20 July 2006

God Said: Quit Loving Your Wife. Now Have More Kids.

There was a great page-two article in Wednesday's Washington Post (here) that was seriously hilarious. And I mean HILARIOUS. As you know (well, most of you probably have real hobbies), Tuesday the House was debating the Marriage Amendment. That's right, the one that was defeated by the Senate like, I don't know, at least one Crime Emergency ago? The very same amendment that cannot be passed into law unless the Senate passes it with a supermajority. Which it did not. So we are paying for congressmen and women to sit around and discuss things that are not a possibility. In light of this clarification of the House's role, I present the next five most important things to be decided:

  1. My Little Pony's™: Threat to Alaska

  2. Defeating the Danger: Dangling Participles

  3. Gravity: Just Vote No!

  4. Threat Level Abrahamoff

  5. The Naming of The “Scooter” Washington National Airport

Apparently God was speaking to the Republicans on Tuesday, and this is what he was telling them about protecting marriage for fat white guys: “It's part of God's plan for the future of mankind,” said John Carter from Texas. Really? God's plan for MANKIND? I thought his whole plan was to get it so that we could walk on two feet. I doubt God had much more in mind after that. Bob Beauprez agreed, “We best not be messing with His plan”. Yes, we best not be using standard English either. Can't have the hispanics catching on and learnin' it up. They mights pass the citizen test, then.

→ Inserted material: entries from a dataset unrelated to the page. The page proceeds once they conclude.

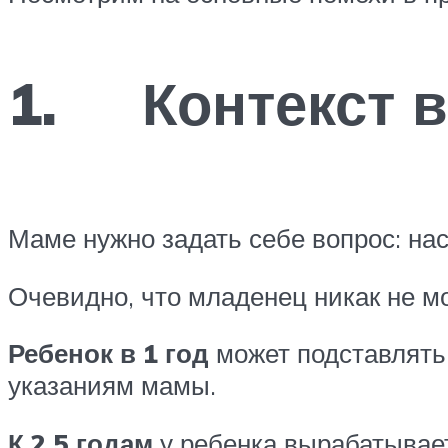
1. Контекст в
Маме нужно задать себе вопрос: нас
Очевидно, что младенец никак не мо
Ребенок в 1 год
может подставлять 
указаниям мамы.
К 2,5 годам
у ребенка вырабатывает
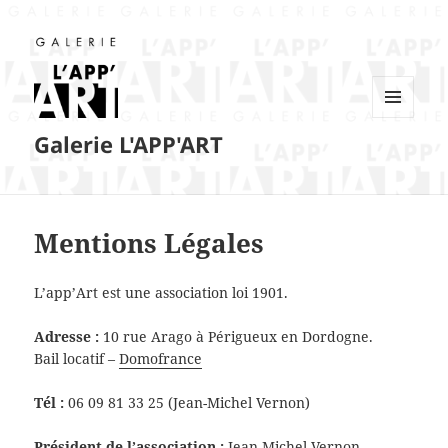
MENU
Galerie L'APP'ART
ET
WIDGETS
Mentions Légales
L’app’Art est une association loi 1901.
Adresse :
10 rue Arago à Périgueux en Dordogne.
Bail locatif –
Domofrance
Tél :
06 09 81 33 25 (Jean-Michel Vernon)
Président de l’association :
Jean-Michel Vernon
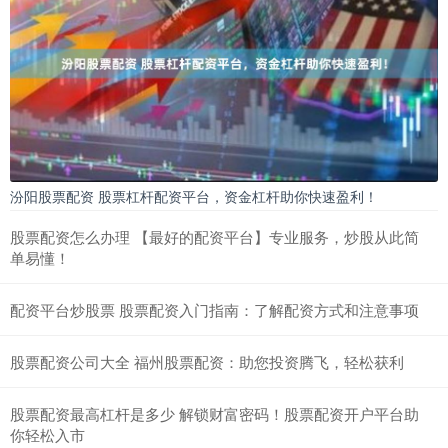
汾阳股票配资 股票杠杆配资平台，资金杠杆助你快速盈利！
股票配资怎么办理 【最好的配资平台】专业服务，炒股从此简
单易懂！
配资平台炒股票 股票配资入门指南：了解配资方式和注意事项
股票配资公司大全 福州股票配资：助您投资腾飞，轻松获利
股票配资最高杠杆是多少 解锁财富密码！股票配资开户平台助
你轻松入市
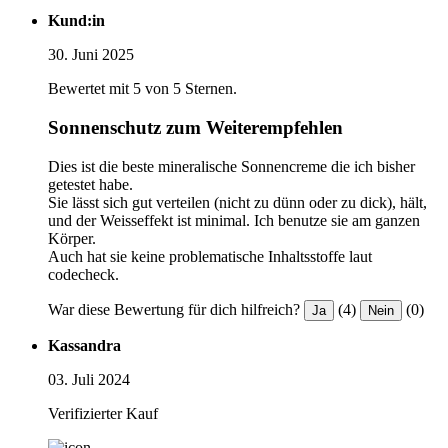
Kund:in
30. Juni 2025
Bewertet mit 5 von 5 Sternen.
Sonnenschutz zum Weiterempfehlen
Dies ist die beste mineralische Sonnencreme die ich bisher
getestet habe.
Sie lässt sich gut verteilen (nicht zu dünn oder zu dick), hält,
und der Weisseffekt ist minimal. Ich benutze sie am ganzen
Körper.
Auch hat sie keine problematische Inhaltsstoffe laut
codecheck.
War diese Bewertung für dich hilfreich?
(4)
(0)
Ja
Nein
Kassandra
03. Juli 2024
Verifizierter Kauf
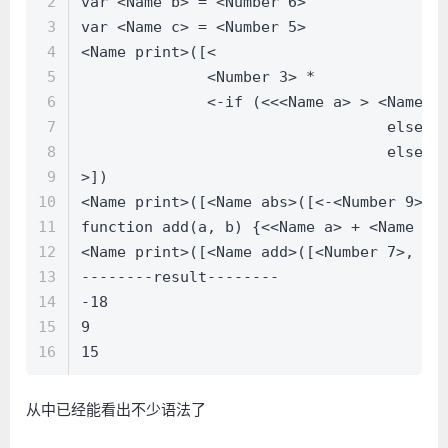
2
var <Name b> = <Number 6>
3
var <Name c> = <Number 5>
4
<Name print>([<
5
              <Number 3> * 
6
              <-if (<<<Name a> > <Name b
7
				  els
8
				  else
9
>])
10
<Name print>([<Name abs>([<-<Number 9>>]
11
function add(a, b) {<<Name a> + <Name b>
12
<Name print>([<Name add>([<Number 7>, <N
13
--------result--------
14
-18
15
9
16
15
从中已经能看出不少语法了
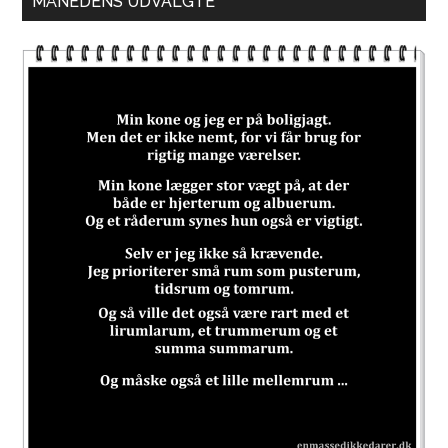
MÅNEDENS UDVALGTE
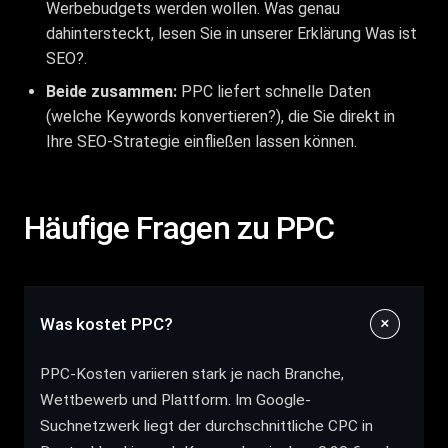
Werbebudgets werden wollen. Was genau
dahintersteckt, lesen Sie in unserer Erklärung
Was ist
SEO?
.
Beide zusammen:
PPC liefert schnelle Daten
(welche Keywords konvertieren?), die Sie direkt in
Ihre SEO-Strategie einfließen lassen können.
Häufige Fragen zu PPC
Was kostet PPC?
PPC-Kosten variieren stark je nach Branche,
Wettbewerb und Plattform. Im Google-
Suchnetzwerk liegt der durchschnittliche CPC in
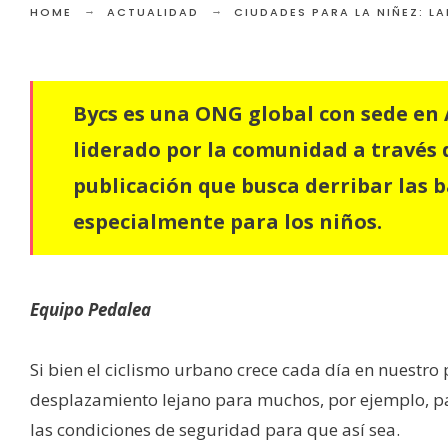
HOME
ACTUALIDAD
CIUDADES PARA LA NIÑEZ: L
Bycs es una ONG global con sede e
liderado por la comunidad a través d
publicación que busca derribar las ba
especialmente para los niños.
Equipo Pedalea
Si bien el ciclismo urbano crece cada día en nuestro
desplazamiento lejano para muchos, por ejemplo, pa
las condiciones de seguridad para que así sea.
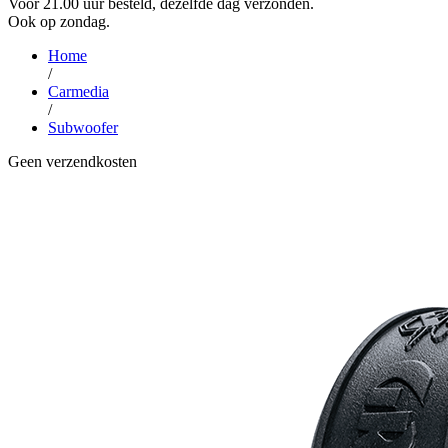
Voor 21.00 uur besteld, dezelfde dag verzonden.
Ook op zondag.
Home
/
Carmedia
/
Subwoofer
Geen verzendkosten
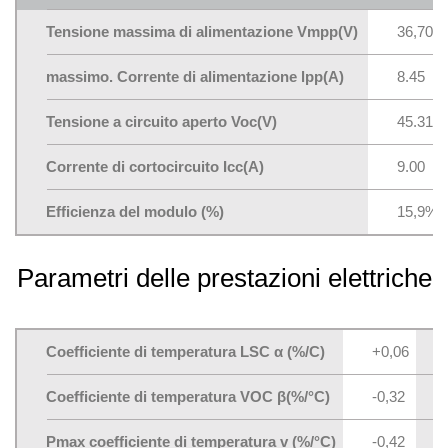
Tensione massima di alimentazione Vmpp(V)
36,70
massimo. Corrente di alimentazione lpp(A)
8.45
Tensione a circuito aperto Voc(V)
45.31
Corrente di cortocircuito Icc(A)
9.00
Efficienza del modulo (%)
15,9%
Parametri delle prestazioni elettriche
Coefficiente di temperatura LSC α (%/C)
+0,06
Coefficiente di temperatura VOC β(%/°C)
-0,32
Pmax coefficiente di temperatura v (%/°C)
-0,42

The best quote of the entire shameful chicanery come from a man who comes from close to where I come from (the pride, oh the pride welling up), Todd Akin from Missouri. “Marriage is not about love. It's about a love that can bear children.” I think we can safely assume that Ms. Akin made him get his tubes snipped along time ago, if only to ensure there was no one to assume his political legacy. So there you have it folks, from the mouths of Republican Christans: gays can't marry because that would mean that straight guys love their wives. Case closed.

You thrust just like so to make loveless babies. God said.


Mrs. Tarquin Biscuitbarrel said...

So that's what marriage is about? The only thing? Having children? Well, Pat Buchanan doesn't have any--does that make his marriage invalid? John Roberts and his wife bought their children rather than breeding them, what about their marriage?? Grrrrr.